### Records for the task
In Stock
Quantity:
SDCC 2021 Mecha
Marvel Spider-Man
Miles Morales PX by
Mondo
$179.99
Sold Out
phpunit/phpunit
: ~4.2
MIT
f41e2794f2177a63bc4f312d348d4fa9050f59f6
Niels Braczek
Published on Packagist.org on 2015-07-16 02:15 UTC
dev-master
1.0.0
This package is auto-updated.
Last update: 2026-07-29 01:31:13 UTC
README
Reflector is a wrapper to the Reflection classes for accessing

==

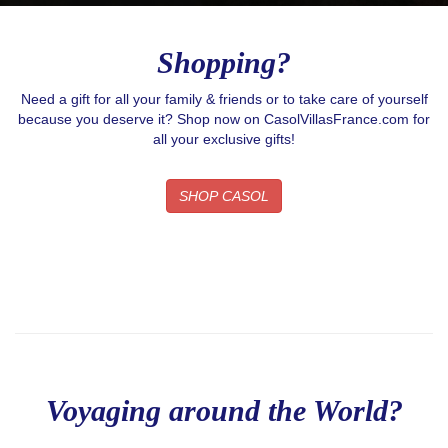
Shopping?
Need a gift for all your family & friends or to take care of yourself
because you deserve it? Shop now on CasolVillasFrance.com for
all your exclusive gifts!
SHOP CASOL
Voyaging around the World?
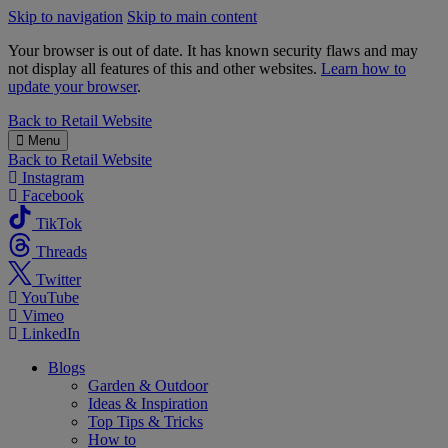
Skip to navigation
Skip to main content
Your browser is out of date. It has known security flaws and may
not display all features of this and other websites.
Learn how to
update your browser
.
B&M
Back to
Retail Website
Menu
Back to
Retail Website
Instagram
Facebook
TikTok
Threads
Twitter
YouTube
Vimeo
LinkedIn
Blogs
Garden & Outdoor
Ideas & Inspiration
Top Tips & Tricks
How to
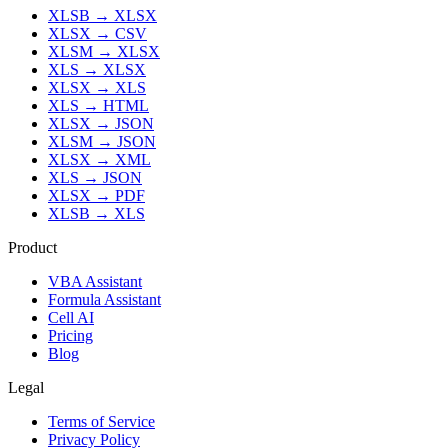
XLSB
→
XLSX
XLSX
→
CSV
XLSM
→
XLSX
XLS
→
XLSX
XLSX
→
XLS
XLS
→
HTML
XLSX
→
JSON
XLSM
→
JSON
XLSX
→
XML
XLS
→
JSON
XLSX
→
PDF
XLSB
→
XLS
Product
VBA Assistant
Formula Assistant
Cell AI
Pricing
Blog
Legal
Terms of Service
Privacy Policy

---

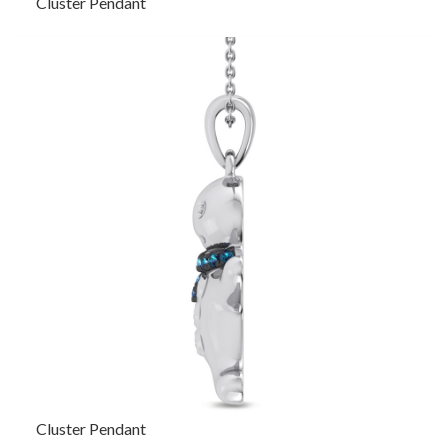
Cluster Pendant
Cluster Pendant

### Problem description
What lines in the data above carry "Skip"? Return them all.

### Solution for this problem
Skip to navigation
Skip to main content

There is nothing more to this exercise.